Let us for simplicity consider just classical point mechanics (i.e. a $0+1$ dimensional world volume) with only one variable $q(t)$. (The generalization to classical field theory on an $n+1$ dimensional world volume with several fields is straightforward.)
Let us reformulate the title(v1) as follows:
Why can't the Lagrangian $L$ always be written as a total derivative $\frac{dF}{dt}$?
In short, it is because:
In physics, the action functional $S[q]$ should be local, i.e. of the form
$S[q]=\int dt~L$, where the $L$ is a function of the form
$$L~=~L(q(t), \dot{q}(t), \ddot{q}(t), \ldots, \frac{d^Nq(t)}{dt^N};t),$$
and where $N\in\mathbb{N}_{0}$ is some finite order. (In most physics applications $N=1$, but this is not important in what follows.

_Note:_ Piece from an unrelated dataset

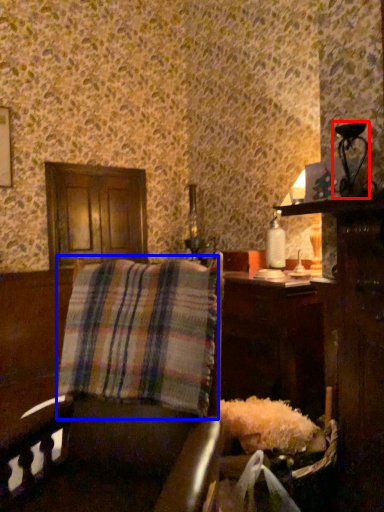 Question: Which point is closer to the camera, table lamp (highlighted by a red box) or plaid (highlighted by a blue box)?

Choices:
 (A) table lamp
 (B) plaid

Answer: (B)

Note that
the Euler-Lagrange equations get modified with higher-order terms if $N>1$.)
Similarly, we demand that $F$ is of local form
$$F~=~F(q(t), \dot{q}(t), \ddot{q}(t), \ldots, \frac{d^{N-1}q(t)}{dt^{N-1}};t),$$
We stress that $L$ and $F$ only refer to the same time instant $t$. In other words, if $t$ is now, then $L$ and $F$ does not depend on the past nor the future.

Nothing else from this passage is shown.